--- START ---

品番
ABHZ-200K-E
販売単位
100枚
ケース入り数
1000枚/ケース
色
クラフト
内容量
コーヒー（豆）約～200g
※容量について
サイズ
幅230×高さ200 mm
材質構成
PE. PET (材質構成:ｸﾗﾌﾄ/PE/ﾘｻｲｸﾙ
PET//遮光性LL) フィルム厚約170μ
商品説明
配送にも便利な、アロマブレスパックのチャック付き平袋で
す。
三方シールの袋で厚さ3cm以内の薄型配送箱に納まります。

--- END ---

:: Exercise ::
Write all of the records out exactly, including every line.

:: Expected answer ::
品番
ABHZ-200K-E
販売単位
100枚
ケース入り数
1000枚/ケース
色
クラフト
内容量
コーヒー（豆）約～200g
※容量について
サイズ
幅230×高さ200 mm
材質構成
PE. PET (材質構成:ｸﾗﾌﾄ/PE/ﾘｻｲｸﾙ
PET//遮光性LL) フィルム厚約170μ
商品説明
配送にも便利な、アロマブレスパックのチャック付き平袋で
す。
三方シールの袋で厚さ3cm以内の薄型配送箱に納まります。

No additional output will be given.